TEMPO.CO, Depok – Dosen Universitas Indonesia, Ade Armando mengatakan tidak terlalu menggubris adanya petisi online yang menyudutkan dirinya agar segera keluar dari kampus kuning tersebut.
Menurut Ade, hal itu wajar mengingat Indonesia merupakan negara demokrasi yang setiap warganya bebas berpendapat, “Tentu saja hak mereka ya, karena didalam demokrasi memang diizinkan untuk melakukan hal semacam itu dan saya tidak risau dengan hal semacam itu,” kata Ade dikonfirmasi Tempo, Rabu, 6 November 2019.
Ade mengatakan dirinya lebih risau apabila masyarakat hanya mementingkan soal dirinya, dalam hal ini soal meme dan petisi online tersebut, “Kenapa mereka lebih peduli dengan meme dan malah menggugat kedosenan saya ya, ketimbang sebenernya potensi kebocoran anggaran APBD DKI yang mencapai ratusan miliar rupiah,” kata dia.
Menurut Ade, seharusnya masyarakat dapat melihat dugaan kebocoran anggaran APBD DKI Jakarta sebagai isu besar, “Buat saya yang lebih penting adalah kita harus menyelamatkan uang rakyat nih kita harus mengawasi Anies dalam hal sebagai seorang gubernur,” ujarnya.
Sebelumnya, sebuah petisi online berjudul Universitas Indonesia Pecat Ade Armando tersebar di media sosial.
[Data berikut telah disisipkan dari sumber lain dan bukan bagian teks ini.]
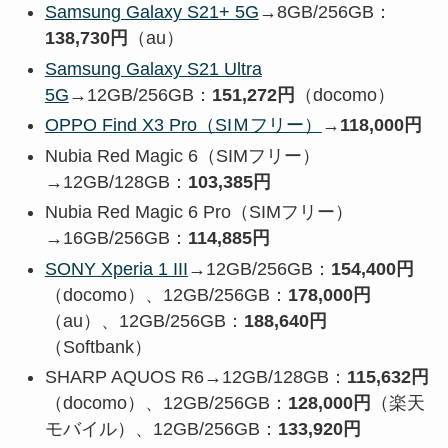
Samsung Galaxy S21+ 5G
→8GB/256GB：
138,730円
（au）
Samsung Galaxy S21 Ultra
5G
→12GB/256GB：
151,272円
（docomo）
OPPO Find X3 Pro（SIＭフリー）
→
118,000円
Nubia Red Magic 6（SIMフリー）
→12GB/128GB：
103,385円
Nubia Red Magic 6 Pro（SIMフリー）
→16GB/256GB：
114,885円
SONY Xperia 1 III
→12GB/256GB：
154,400円
（docomo）、12GB/256GB：
178,000円
（au）、12GB/256GB：
188,640円
（Softbank）
SHARP AQUOS R6→12GB/128GB：
115,632円
（docomo）、12GB/256GB：
128,000円
（楽天
モバイル）、12GB/256GB：
133,920円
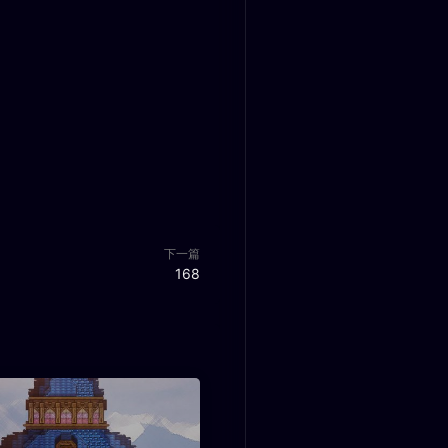
下一篇
168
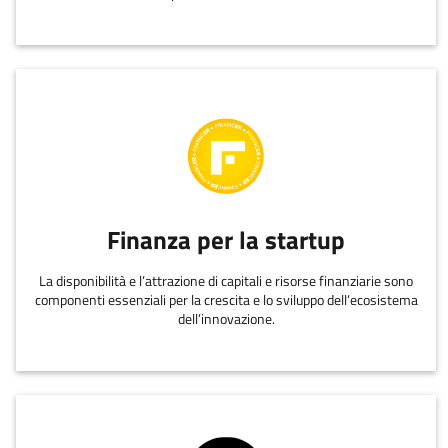
Finanza per la startup
La disponibilità e l’attrazione di capitali e risorse finanziarie sono
componenti essenziali per la crescita e lo sviluppo dell’ecosistema
dell’innovazione.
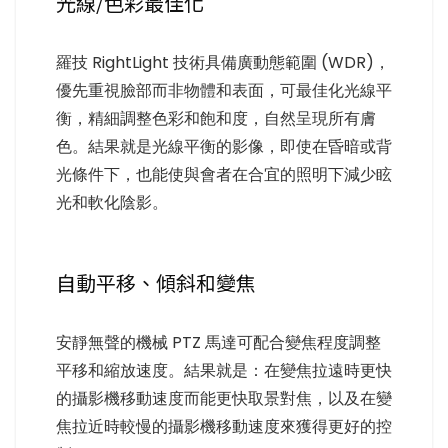
光線/色彩最佳化
羅技 RightLight 技術具備廣動態範圍 (WDR)，
優先重視臉部而非物體和表面，可最佳化光線平
衡，精細調整色彩和飽和度，自然呈現所有膚
色。結果就是光線平衡的影像，即使在昏暗或背
光條件下，也能使與會者在合宜的照明下減少眩
光和軟化陰影。
自動平移、傾斜和變焦
安靜無聲的機械 PTZ 馬達可配合變焦程度調整
平移和縮放速度。結果就是：在變焦拉遠時更快
的攝影機移動速度而能更快取景對焦，以及在變
焦拉近時較慢的攝影機移動速度來獲得更好的控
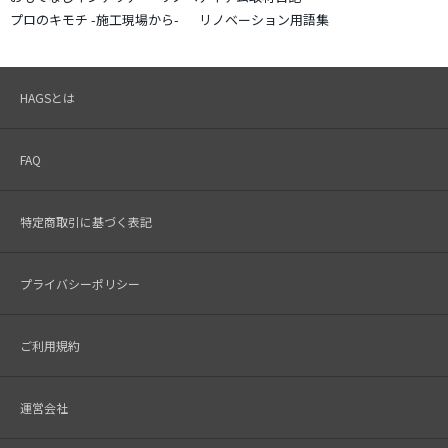
プロのキモチ -施工現場から-
リノベーション用語集
HAGSとは
FAQ
特定商取引に基づく表記
プライバシーポリシー
ご利用規約
運営会社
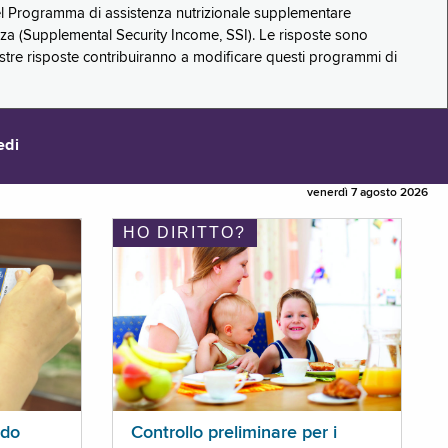
 del Programma di assistenza nutrizionale supplementare
zza (Supplemental Security Income, SSI). Le risposte sono
stre risposte contribuiranno a modificare questi programmi di
edi
venerdì 7 agosto 2026
HO DIRITTO?
ldo
Controllo preliminare per i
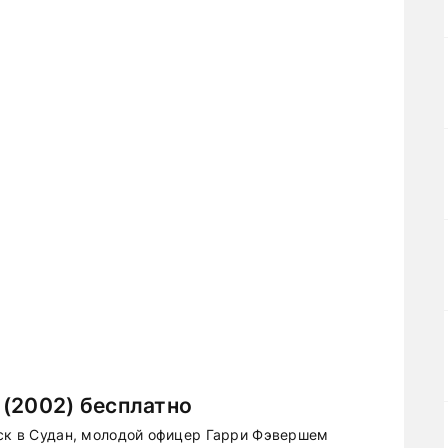
 (2002) бесплатно
йск в Судан, молодой офицер Гарри Фэвершем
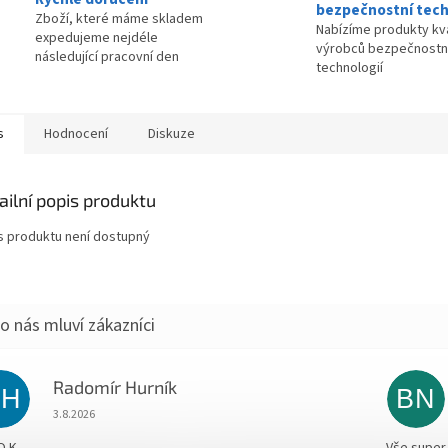
bezpečnostní tech
Zboží, které máme skladem
Nabízíme produkty kva
expedujeme nejdéle
výrobců bezpečnostn
následující pracovní den
technologií
s
Hodnocení
Diskuze
ailní popis produktu
s produktu není dostupný
Radomír Hurník
RH
BN
Hodnocení obchodu je 5 z 5 hvězdiček.
3.8.2026
O.K.
Vše super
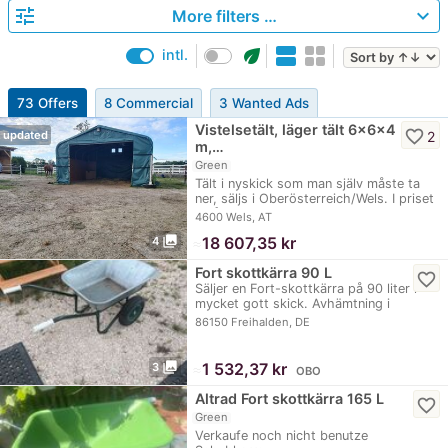
tune
expand_more
More filters …
eco
intl.
73 Offers
8 Commercial
3 Wanted Ads
Vistelsetält, läger tält 6x6x4
favorite_border
2
updated
m,…
Green
Tält i nyskick som man själv måste ta
ner, säljs i Oberösterreich/Wels. I priset
ingår…
4600 Wels, AT
photo_library
≈
18 607,35 kr
4
Fort skottkärra 90 L
favorite_border
Säljer en Fort-skottkärra på 90 liter i
mycket gott skick. Avhämtning i
Freihalden…
86150 Freihalden, DE
photo_library
≈
1 532,37 kr
3
OBO
Altrad Fort skottkärra 165 L
favorite_border
Green
Verkaufe noch nicht benutze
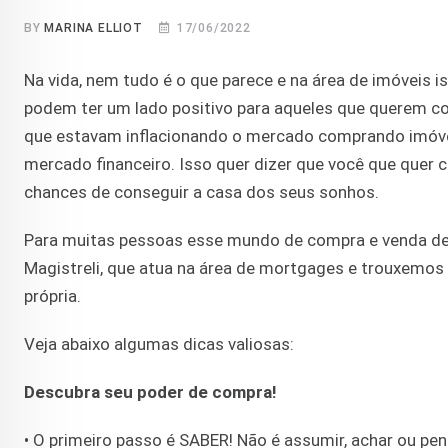
BY
MARINA ELLIOT
17/06/2022
Na vida, nem tudo é o que parece e na área de imóveis is
podem ter um lado positivo para aqueles que querem co
que estavam inflacionando o mercado comprando imóveis
mercado financeiro. Isso quer dizer que você que quer
chances de conseguir a casa dos seus sonhos.
Para muitas pessoas esse mundo de compra e venda de 
Magistreli, que atua na área de mortgages e trouxemos 
própria.
Veja abaixo algumas dicas valiosas:
Descubra seu poder de compra!
• O primeiro passo é SABER! Não é assumir, achar ou pe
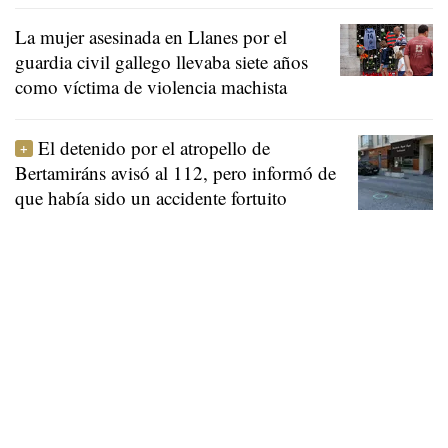
La mujer asesinada en Llanes por el
guardia civil gallego llevaba siete años
como víctima de violencia machista
El detenido por el atropello de
Bertamiráns avisó al 112, pero informó de
que había sido un accidente fortuito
Petisi yang dibuat akun Nadine Olivia di Change.org pada Senin, 4 November 2019 itu kini telah ditandatangani 23.000 orang.
Berbagai alasan masyarakat yang menandatangani petisi online tersebut, salah satunya datang dari akun Freddy Hanafi yang menyatakan Universitas Indonesia tidak membutuhkan Ade Armando, “UI tidak membutuhkan dosen yang salah kaprah dalam teori-teori keilmuannya, yang hanya menyesatkan pola fikir generasi bangsa,” tulis Freddy.
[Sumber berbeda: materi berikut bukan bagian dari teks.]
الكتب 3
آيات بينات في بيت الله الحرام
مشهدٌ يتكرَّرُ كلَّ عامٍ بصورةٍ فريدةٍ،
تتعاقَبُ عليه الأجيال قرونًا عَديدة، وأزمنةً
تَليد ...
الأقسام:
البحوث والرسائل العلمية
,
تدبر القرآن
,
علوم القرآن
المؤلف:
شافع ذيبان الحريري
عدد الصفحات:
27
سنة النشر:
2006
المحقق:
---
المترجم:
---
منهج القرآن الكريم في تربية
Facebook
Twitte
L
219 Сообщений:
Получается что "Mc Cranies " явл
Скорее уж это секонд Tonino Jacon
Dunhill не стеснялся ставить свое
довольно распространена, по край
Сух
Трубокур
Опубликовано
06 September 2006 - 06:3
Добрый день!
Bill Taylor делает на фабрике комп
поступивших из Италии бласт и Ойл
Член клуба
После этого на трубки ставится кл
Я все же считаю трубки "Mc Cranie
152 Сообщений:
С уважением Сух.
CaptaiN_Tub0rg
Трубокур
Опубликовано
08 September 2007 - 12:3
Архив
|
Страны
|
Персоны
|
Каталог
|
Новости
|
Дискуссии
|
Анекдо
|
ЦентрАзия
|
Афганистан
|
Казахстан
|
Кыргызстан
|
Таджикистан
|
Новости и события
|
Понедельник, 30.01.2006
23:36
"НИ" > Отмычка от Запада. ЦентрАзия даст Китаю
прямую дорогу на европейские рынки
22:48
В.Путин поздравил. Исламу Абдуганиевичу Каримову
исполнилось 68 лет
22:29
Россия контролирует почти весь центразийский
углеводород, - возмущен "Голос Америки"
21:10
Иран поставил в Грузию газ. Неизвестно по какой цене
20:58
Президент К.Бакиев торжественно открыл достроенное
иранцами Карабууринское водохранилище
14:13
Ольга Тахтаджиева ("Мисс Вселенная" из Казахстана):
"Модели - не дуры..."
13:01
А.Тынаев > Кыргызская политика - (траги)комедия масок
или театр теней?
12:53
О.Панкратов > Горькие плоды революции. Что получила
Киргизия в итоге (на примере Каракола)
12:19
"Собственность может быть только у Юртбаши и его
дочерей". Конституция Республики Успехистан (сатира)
Akun lainnya, Imelda Nelly menyatakan lebih tegas agar UI segera memecat Ade, “Pecat Ade Armando secepatnya,”
Kepala Kantor Humas dan KIP Universitas Indonesia, Rifelly Dewi Astuti mengatakan, petisi online merupakan bagian dalam penyampaian aspirasi masyarakat. “Kami dari Humas pada dasarnya menyerap setiap aspirasi publik dan menyampaikannya kepada pimpinan,” kata Rifelly kepada Tempo, Selasa 5 November 2019.
Rifelly mengatakan pemecatan dosen harus melalui prosedural yang diatur dalam aturan kepegawaian Aparatur Sipil Negara (ASN) dari Kementerian Pendidikan dan Kebudayaan. “Jika terkait prosedur pemberhentian, hal tersebut sepenuhnya melalui peraturan kepegawaian ASN dari Kementerian Pendidikan dan Kebudayaan,” kata dia.